The idea of using the state machine together with motion primitives fits well with the approach proposed in this paper. Our symbol prediction network replaces the state machine and success detection module. Each of our action symbols corresponds to a motion primitive, hence we have separate primitives to grasp a cup, grasp a ball, move a cup, move a ball, slide the door, and so on. Note that without loss of generality we decided to use different grasping/moving primitives for each object to simplify the run-time execution. Alternatively, all grasping primitives could be unified to one grasping policy for multiple objects, e.g. cup and ball.

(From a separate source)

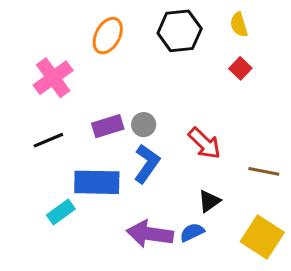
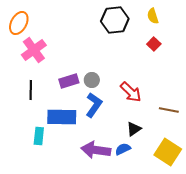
orange ellipse: (108, 36) -> (19, 23), moved
black line: (48, 140) -> (31, 90), turned -66
cyan rectangle: (61, 212) -> (39, 136), turned -48

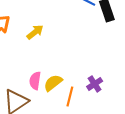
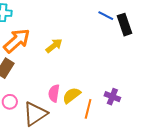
purple cross: (95, 84) -> (112, 97), turned -35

We modeled each of our motion primitive as a dynamical systems policy (DSP) [28], which can be trained from a few demonstrations. Given a target pose, i.e. the object pose, DSP drives the robot arm from its initial pose to the target pose while exhibiting a similar behavior as the demonstrations. In our setup we train each primitive based on five demonstrations captured through Kinesthetic demonstrations. The input to each DSP primitive is the current object and arm end-effector pose, and the output is the next end-effector pose. Our robot is equipped with a perception system that performs object detection and classification [18] and provides the Cartesian pose of each object with respect to the robot frame, which is passed to DSP primitives. We would like to note that, in this paper, we chose DSP representation since it allows us to quickly model each primitive with a couple of demonstrations, however, at the cost of depending on a perception system. Alternatively one can use other methods such as an end-to-end deep network policy to represent each primitive to avoid this dependency.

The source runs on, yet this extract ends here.